Blog #12: Time-driven Swipe Gesture Detection Library

2 Jan 2023

Blog #12: Time-driven Swipe Gesture Detection Library

I welcome you to my 12^th blog post as part of Experimenting with Gesture Sensors competition. Currently there are previous 11 blog posts which I used for describing my first steps with gesture sensor and describing my path to complete my first project which I shown in 9^th blog post. Now I am in last phase and this and next blog post will describe my own gesture detection algorithm which I created for completing my second gesture-controlled game. If you missed some of my blogs, fee free to read them now. Here is list of links to all previous blog posts:

MAX25405 Operation

For describing what is goal of this and next blog post it is good to repeat how do the MAX25405 sensor work. MAX25405 is optical sensor. It has array of 60 pixels which are sensitive to infra-red light. Infra-red light is invisible to people but still behave like a light and sensors and cameras are sensitive to this light also. Evaluation Kit of this sensor which I use as part of competition have 4 onboard infra-red LED diodes which emits IR light. If you place hand to the front of LED and sensor some light emitted from the LEDs reflect from your hand back to the sensor and sensor sense it.
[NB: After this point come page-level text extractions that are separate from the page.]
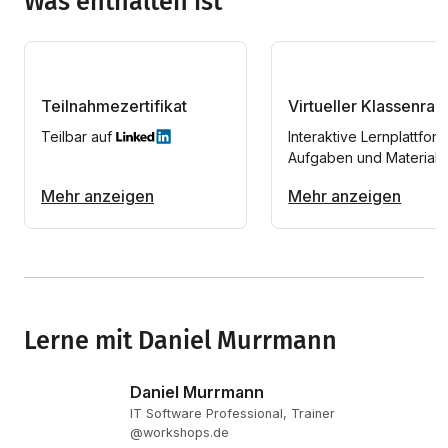
Was enthalten ist
Teilnahmezertifikat
Virtueller Klassenra
Teilbar auf
Interaktive Lernplattform
Aufgaben und Materiali
Mehr anzeigen
Mehr anzeigen
Lerne mit Daniel Murrmann
Daniel Murrmann
IT Software Professional, Trainer
@workshops.de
If you place your hand out, then less light arrives back to the sensor. MAX25405 have 60 of these sensors formed to the matrix, so if you move your hand, then reflected amount will be more saturated under your hand. You can see this behaviour on the following video (the same video was in my blog #6 which contains more details about it):

The difference between MAX25405 and competitors is that some competitors have integrated engine which process data from the sensors and then returns gesture information on the output. But MAX25405 instead have almost no engine and instead give you RAW data which you have seen on video above.

As you have seen the data from the sensor can give you location of hand. The conversions of these 60 values to the information that hand was moved from left to right is not trivial. And this and next blog posts are exactly about it. About converting 60 values within some time period to meaningful information saying that these values correspond to moving hand from left to right (or other directions of course).
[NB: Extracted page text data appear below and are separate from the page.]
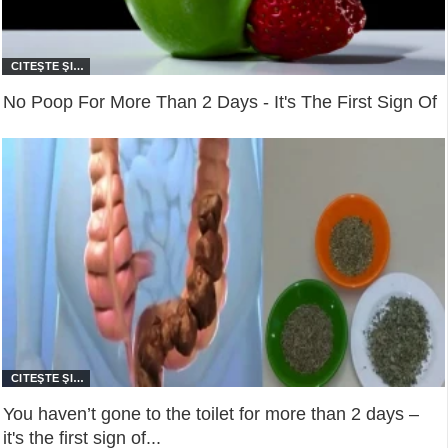
No Poop For More Than 2 Days - It's The First Sign Of
You haven’t gone to the toilet for more than 2 days –
it's the first sign of...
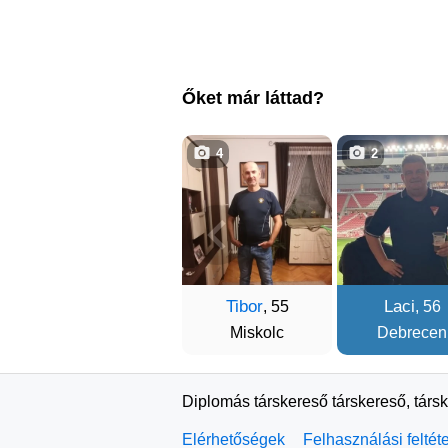
Őket már láttad?
4
2
Tibor
Laci
, 55
, 56
Miskolc
Debrecen
Diplomás társkereső társkereső, társ
Elérhetőségek
Felhasználási feltét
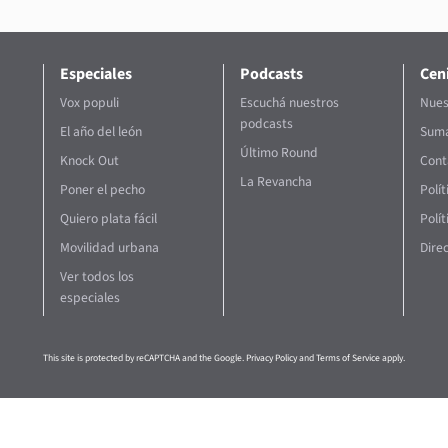
Especiales
Podcasts
Ceni
Vox populi
Escuchá nuestros
Nues
podcasts
El año del león
Suma
Último Round
Knock Out
Cont
La Revancha
Poner el pecho
Polí
Quiero plata fácil
Polít
Movilidad urbana
Direc
Ver todos los
especiales
This site is protected by reCAPTCHA and the Google.
Privacy Policy
and
Terms of Service
apply.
I implemented two algorithms. Some logic was very similar in both algorithms but at higher layer they were different. At first, I developed algorithm which will describe in this blog post. It took me several days to develop my first gesture detection algorithm and tweak it. But when I was tuning algorithm, I was also tuning my hand to make gestures exactly as expected by algorithm. Later when I deployed my first algorithm to the application and started testing it, I realized that my first algorithm is really trash and error rate is very high. I spend several other days with trying to fix it by changing some constants, modifying some minor logic and so on, but later I realized that it do not make sense to spend other time with it and instead I utilized all gained skills and created second algorithm differently. The second algorithm was much better and later I used it in my second project which I will describe sometime later. In this blog I will describe my first algorithm and in next blog I will describe my second algorithm.

Inspiration

I wrote my algorithm completely from scratch, but many ideas are inspired from GUI software for evaluation kit and its parameters and also some ideas come from Maxim Firmware framework which is incomplete project offered by Maxim to download at MAX25405 page. This project contains some preprocessing logic, but it is missing code required for proper gesture detection.

Steps

Generally, my algorithm is based on two stages:

Data pre-processing
Gesture classification

In following sections I will describe all steps of both stages which I implemented in my first algorithm.

Preprocessing step #1: Center of Mass

The first step in almost every gesture detection algorithm related to MAX25405 which I have seen was converting 60 pixel values to the singe coordinate. Algorithm for doing this is referred as centre of mass and it should compute float coordinates x and y of point in which largest number of measured values are accumulated. Idea is that you compute sum of multiplications coordinate with pixel value, then diveides by sum of pixel values (not multipled by coordinate). You compute this independently for both coordinates x and y.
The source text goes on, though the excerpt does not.